SYNDICAT CANADIEN DES COMMUNICATIONS,

DE L'ÉNERGIE ET DU PAPIER ET

FEMMES-ACTION

les plaignants

- et -

COMMISSION CANADIENNE DES DROITS DE LA PERSONNE

la Commission

- et -

Bell Canada

l'intimée

DÉCISION CONCERNANT LES REQUÊTES VISANT À RÉEXAMINER
UNE DÉCISION ANTÉRIEURE, À EXCLURE UN RAPPORT D'EXPERT
ET À LIMITER LE CONTRE-INTERROGATOIRE D'UN TÉMOIN

2004 TCDP 26
2004/07/28

MEMBRES INSTRUCTEURS : J. Grant Sinclair Pierre Deschamps

TRADUCTION

A. Demande de réexamen de Bell - Contre-interrogatoire sur l'étude d'AT&T 1

B. Protocole d'entente- Étude conjointe 3

C. Formation des membres du comité conjoint 4

D. Le rapport d'expert de M. Gould au sujet du calcul des intérêts 4

E. Requête du SCEP visant à limiter le contre-interrogatoire de Mme Blackstaffe 5

[1] Le Tribunal est saisi de trois requêtes. Deux de ces requêtes émanent de l'intimée, Bell, tandis que l'autre a été présentée par le plaignant, le SCEP.

[2] Dans sa première requête, Bell demande que le Tribunal réexamine sa décision qui l'empêche de contre-interroger Mme Blackstaffe sur l'étude d'AT&T, le protocole d'entente de l'étude conjointe et la formation donnée aux membres du comité conjoint et du sous-comité.

[3] La deuxième requête de Bell vise à obtenir une ordonnance pour empêcher que le rapport d'expert du 25 mars 2004 de Dr Lawrence Gould sur le calcul des intérêts ne soit pas admis en preuve par le Tribunal ou sinon, pour faire retrancher certaines parties.

[4] Le SCEP demande que la durée restante du contre-interrogatoire de Mme Blackstaffe par Bell soit limitée et propose plus précisément qu'on mette fin à celui-ci le 14 septembre 2004.

A. Demande de réexamen de Bell - Contre-interrogatoire sur l'étude d'AT&T

[5] Dans son interrogatoire principal, Mme Blackstaffe a affirmé que le sous-comité chargé de l'étude conjointe s'est rendu au New Jersey pour discuter avec des représentants d'AT&T et des Travailleurs en Communication d'Amérique de leur étude d'évaluation des postes. Bell s'est vigoureusement opposée à ce témoignage, car Mme Blackstaffe n'avait pas une connaissance personnelle directe de l'étude d'AT&T. Bell a également fait valoir que ce témoignage n'était pas pertinent, que l'étude d'AT&T n'a jamais été mise en uvre et qu'elle ne pouvait, par conséquent, servir à évaluer l'étude conjointe. Bell a également émis la crainte que le témoignage de Mme Blackstaffe soit fondé sur des ouï-dire, sur ce que lui avaient dit des gens ayant participé à l'étude d'AT&T qui ne pouvaient être contre-interrogés.

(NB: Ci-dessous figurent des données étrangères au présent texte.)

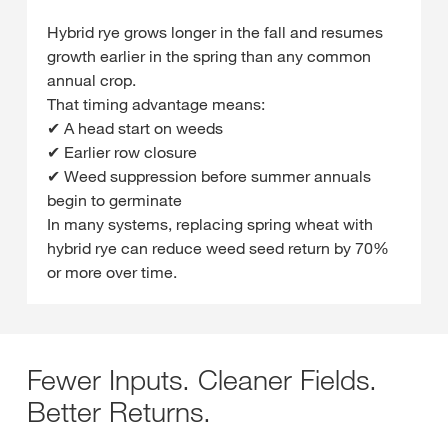
Hybrid rye grows longer in the fall and resumes
growth earlier in the spring than any common
annual crop.
That timing advantage means:
✔ A head start on weeds
✔ Earlier row closure
✔ Weed suppression before summer annuals
begin to germinate
In many systems, replacing spring wheat with
hybrid rye can reduce weed seed return by 70%
or more over time.
Fewer Inputs. Cleaner Fields.
Better Returns.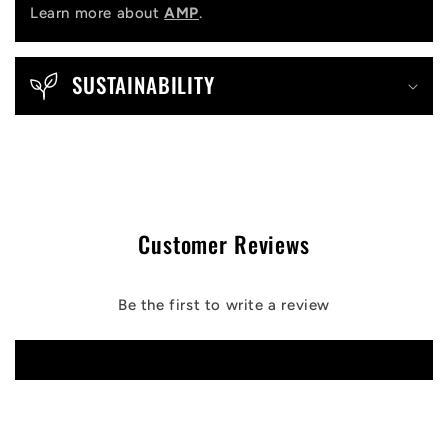
Learn more about
AMP
.
SUSTAINABILITY
Customer Reviews
Be the first to write a review
Write a review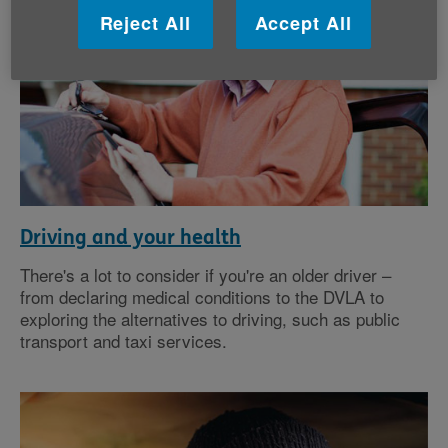
Reject All
Accept All
Driving and your health
There's a lot to consider if you're an older driver –
from declaring medical conditions to the DVLA to
exploring the alternatives to driving, such as public
transport and taxi services.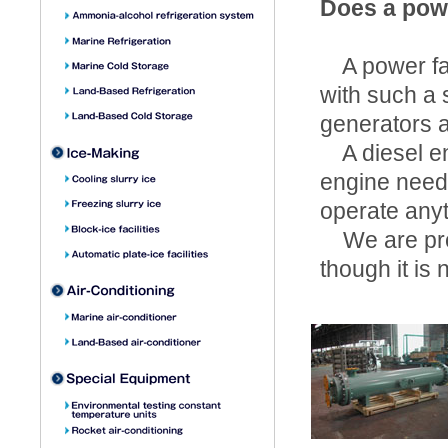
Does a powe
A power fail
with such a 
generators a
A diesel eng
engine needs
operate any
We are prov
though it is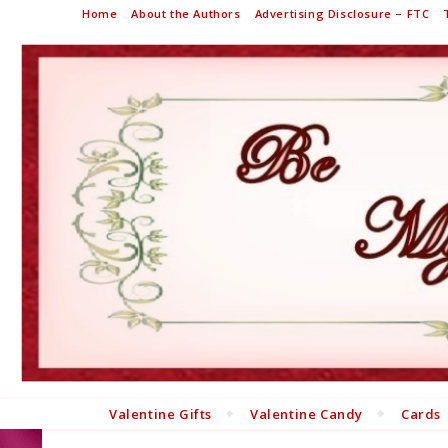
Home
About the Authors
Advertising Disclosure – FTC
Valentine Gifts
Valentine Candy
Cards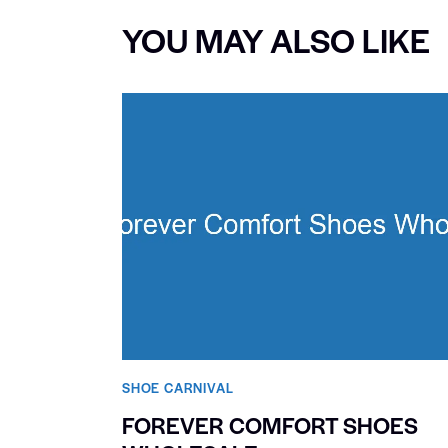
YOU MAY ALSO LIKE
SHOE CARNIVAL​
FOREVER COMFORT SHOES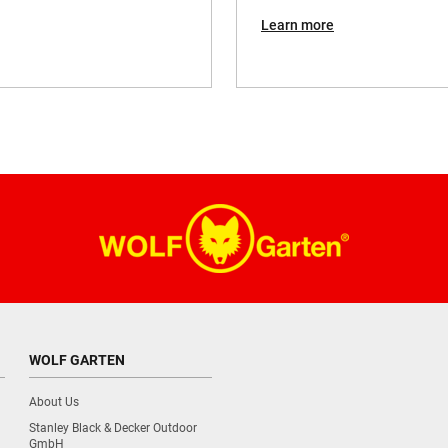
18V
Learn more
1,8 kg
WOLF GARTEN
About Us
Stanley Black & Decker Outdoor
GmbH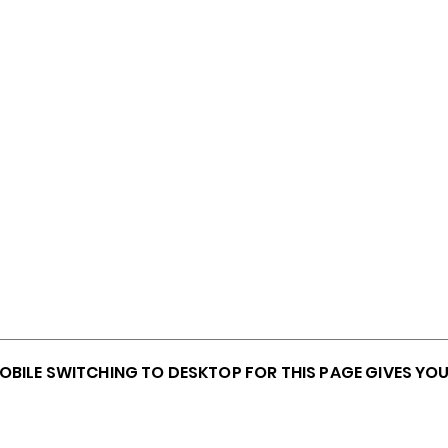
MOBILE SWITCHING TO DESKTOP FOR THIS PAGE GIVES YO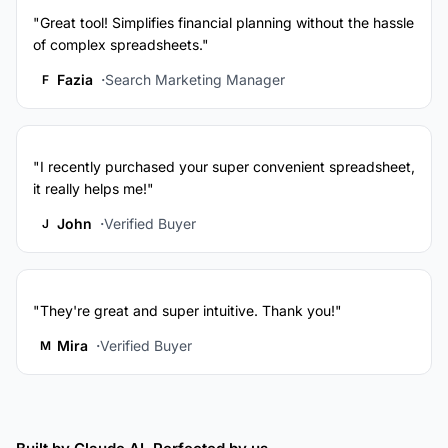
"Great tool! Simplifies financial planning without the hassle
of complex spreadsheets."
Fazia
Search Marketing Manager
F
"I recently purchased your super convenient spreadsheet,
it really helps me!"
John
Verified Buyer
J
"They're great and super intuitive. Thank you!"
Mira
Verified Buyer
M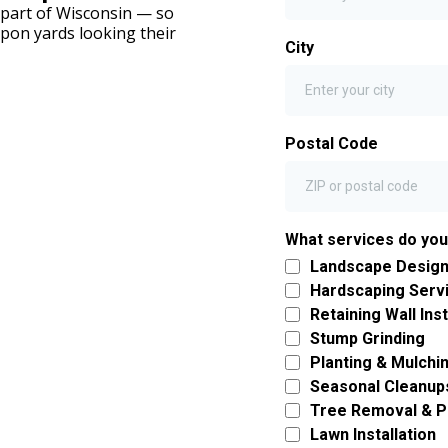
s part of Wisconsin — so
pon yards looking their
City
Postal Code
What services do yo
Landscape Design 
Hardscaping Serv
Retaining Wall Inst
Stump Grinding
Planting & Mulchi
Seasonal Cleanup
Tree Removal & P
Lawn Installation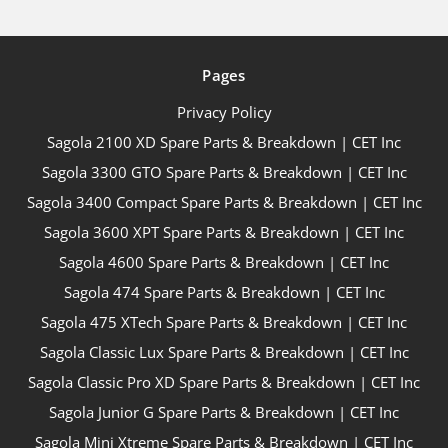
Pages
Privacy Policy
Sagola 2100 XD Spare Parts & Breakdown | CET Inc
Sagola 3300 GTO Spare Parts & Breakdown | CET Inc
Sagola 3400 Compact Spare Parts & Breakdown | CET Inc
Sagola 3600 XPT Spare Parts & Breakdown | CET Inc
Sagola 4600 Spare Parts & Breakdown | CET Inc
Sagola 474 Spare Parts & Breakdown | CET Inc
Sagola 475 XTech Spare Parts & Breakdown | CET Inc
Sagola Classic Lux Spare Parts & Breakdown | CET Inc
Sagola Classic Pro XD Spare Parts & Breakdown | CET Inc
Sagola Junior G Spare Parts & Breakdown | CET Inc
Sagola Mini Xtreme Spare Parts & Breakdown | CET Inc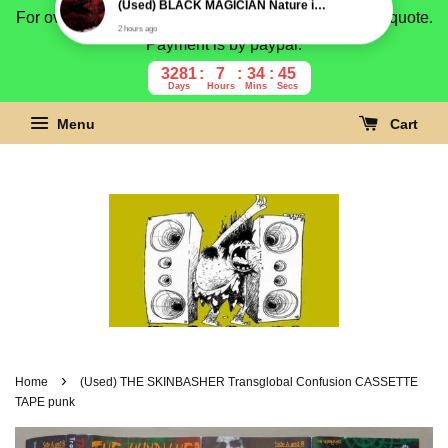
For overseas buyer, please message us for shipping quote.
Payment is by paypal.
3281
7
34
44
Days
Hours
Mins
Secs
Menu
Cart
›
Home
(Used) THE SKINBASHER Transglobal Confusion CASSETTE
TAPE punk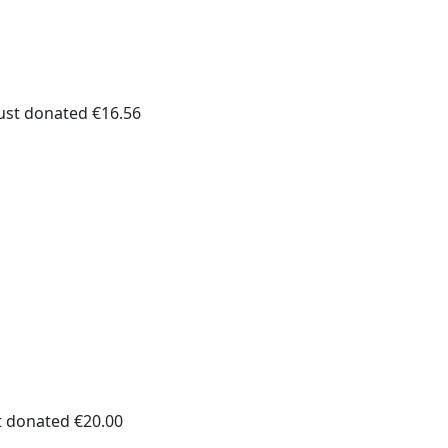
ust donated €16.56
t donated €20.00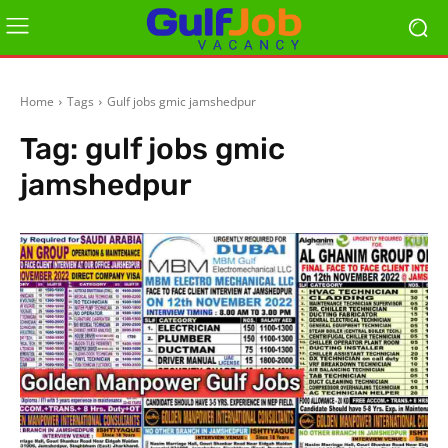
Home
Tags
Gulf jobs gmic jamshedpur
Tag:
gulf jobs gmic
jamshedpur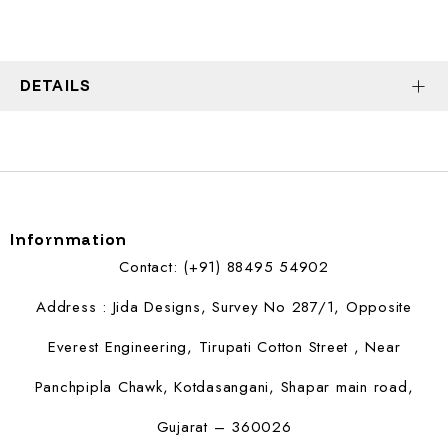
DETAILS
Infornmation
Contact: (+91) 88495 54902
Address : Jida Designs, Survey No 287/1, Opposite
Everest Engineering, Tirupati Cotton Street , Near
Panchpipla Chawk, Kotdasangani, Shapar main road,
Gujarat – 360026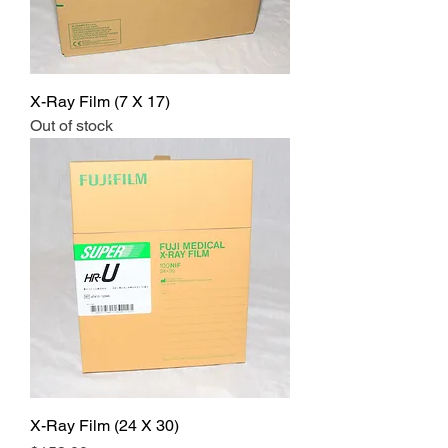
X-Ray Film (7 X 17)
Out of stock
X-Ray Film (24 X 30)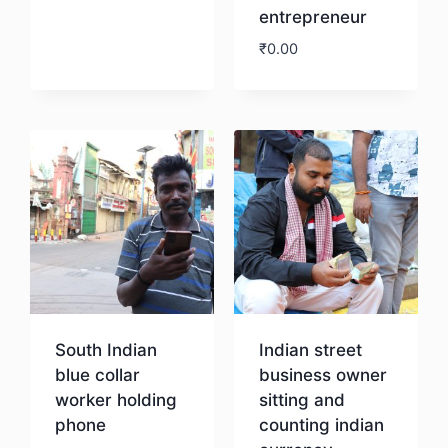
entrepreneur
Download
₹
0.00
Download
South Indian
Indian street
blue collar
business owner
worker holding
sitting and
phone
counting indian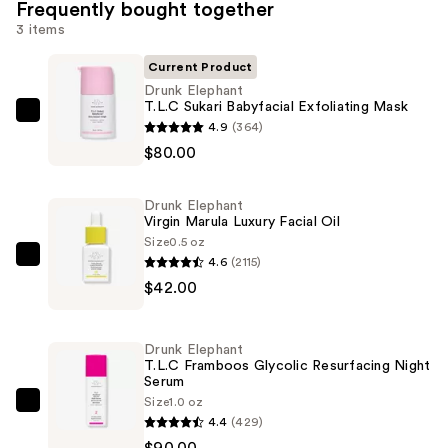
Frequently bought together
3 items
Current Product
Drunk Elephant
T.L.C Sukari Babyfacial Exfoliating Mask
Drunk
4.9
(364)
Elephant
$80.00
T.L.C
Sukari
Drunk Elephant
Babyfacial
Virgin Marula Luxury Facial Oil
Exfoliating
Size
0.5 oz
4.6
(2115)
Mask
Drunk
$42.00
—
Elephant
$80.00
Virgin
Marula
Drunk Elephant
Luxury
T.L.C Framboos Glycolic Resurfacing Night
Serum
Facial
Size
1.0 oz
Oil
Drunk
4.4
(429)
—
Elephant
$90.00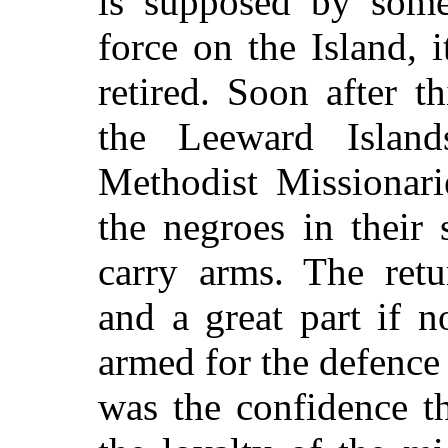
is supposed by some
force on the Island, 
retired. Soon after t
the Leeward Islan
Methodist Missionari
the negroes in their
carry arms. The ret
and a great part if 
armed for the defence 
was the confidence t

[6] Le Tribunal a conclu que Mme Blackstaffe pouvait être interrogée au sujet de la visite du sous-comité au New Jersey, de l'information qu'elle a obtenue et de l'usage que le sous-comité en a fait. Par la suite, Bell, faisant fi de ses objections antérieures, a demandé de contre-interroger Mme Blackstaffe au sujet de l'étude d'AT&T et plus particulièrement de l'écart entre les résultats attribués aux épisseurs de câbles par rapport aux téléphonistes d'AT&T et ceux attribués à ces deux types de poste dans l'étude conjointe. Le Tribunal n'a pas autorisé la poursuite de cet interrogatoire vu qu'il impliquait d'avoir une connaissance directe de l'étude d'AT&T et exigeait une comparaison évaluative, la compétence de Mme Blackstaffe n'ayant pas été établie ni dans un cas ni dans l'autre.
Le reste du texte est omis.